▸ Task prompt: The material below holds the lines to copy: from the one with "zahlen, die über 20 Jahre ist." up to and including the one with "trabajadores de Radio". Copy them exactly and skip the pictures.

*** Opening of Supplied data ***

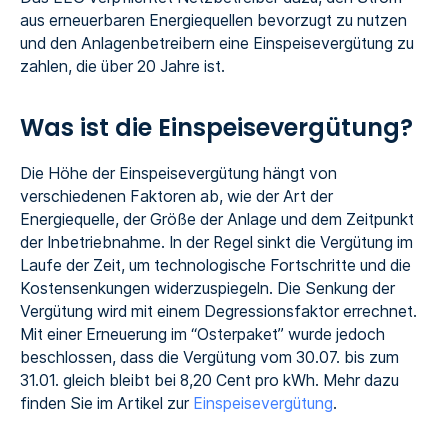
aus erneuerbaren Energiequellen bevorzugt zu nutzen
und den Anlagenbetreibern eine Einspeisevergütung zu
zahlen, die über 20 Jahre ist.
Was ist die Einspeisevergütung?
Die Höhe der Einspeisevergütung hängt von
verschiedenen Faktoren ab, wie der Art der
Energiequelle, der Größe der Anlage und dem Zeitpunkt
der Inbetriebnahme. In der Regel sinkt die Vergütung im
Laufe der Zeit, um technologische Fortschritte und die
Kostensenkungen widerzuspiegeln. Die Senkung der
Vergütung wird mit einem Degressionsfaktor errechnet.
Mit einer Erneuerung im “Osterpaket” wurde jedoch
beschlossen, dass die Vergütung vom 30.07. bis zum
31.01. gleich bleibt bei 8,20 Cent pro kWh. Mehr dazu
finden Sie im Artikel zur
Einspeisevergütung
.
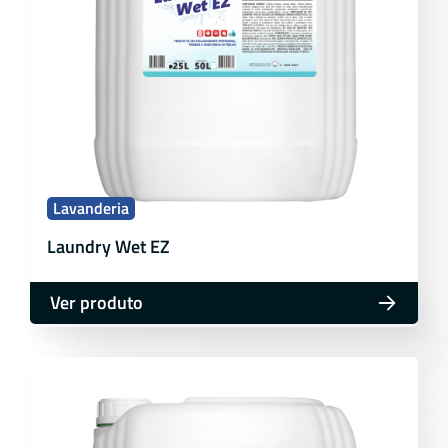
Lavanderia
Laundry Wet EZ
Ver produto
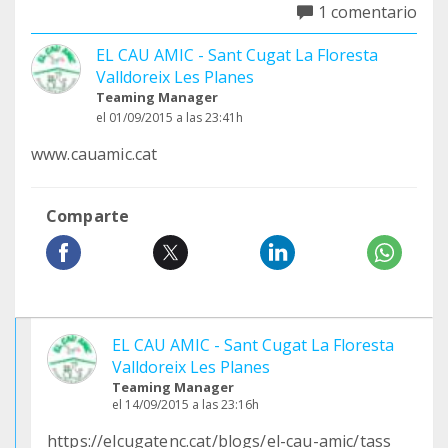
1 comentario
EL CAU AMIC - Sant Cugat La Floresta
Valldoreix Les Planes
Teaming Manager
el 01/09/2015 a las 23:41h
www.cauamic.cat
Comparte
EL CAU AMIC - Sant Cugat La Floresta
Valldoreix Les Planes
Teaming Manager
el 14/09/2015 a las 23:16h
https://elcugatenc.cat/blogs/el-cau-amic/tass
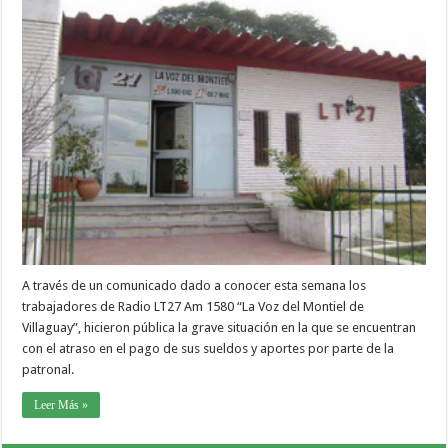
A través de un comunicado dado a conocer esta semana los
trabajadores de Radio LT27 Am 1580 “La Voz del Montiel de
Villaguay”, hicieron pública la grave situación en la que se encuentran
con el atraso en el pago de sus sueldos y aportes por parte de la
patronal.
Leer Más »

*** Close of Supplied data ***

▸ Response to this exercise:
zahlen, die über 20 Jahre ist.
Was ist die Einspeisevergütung?
Die Höhe der Einspeisevergütung hängt von
verschiedenen Faktoren ab, wie der Art der
Energiequelle, der Größe der Anlage und dem Zeitpunkt
der Inbetriebnahme. In der Regel sinkt die Vergütung im
Laufe der Zeit, um technologische Fortschritte und die
Kostensenkungen widerzuspiegeln. Die Senkung der
Vergütung wird mit einem Degressionsfaktor errechnet.
Mit einer Erneuerung im “Osterpaket” wurde jedoch
beschlossen, dass die Vergütung vom 30.07. bis zum
31.01. gleich bleibt bei 8,20 Cent pro kWh. Mehr dazu
finden Sie im Artikel zur
Einspeisevergütung
.
Lavanderia
Laundry Wet EZ
Ver produto
1 comentario
EL CAU AMIC - Sant Cugat La Floresta
Valldoreix Les Planes
Teaming Manager
el 01/09/2015 a las 23:41h
www.cauamic.cat
Comparte
EL CAU AMIC - Sant Cugat La Floresta
Valldoreix Les Planes
Teaming Manager
el 14/09/2015 a las 23:16h
https://elcugatenc.cat/blogs/el-cau-amic/tass
A través de un comunicado dado a conocer esta semana los
trabajadores de Radio LT27 Am 1580 “La Voz del Montiel de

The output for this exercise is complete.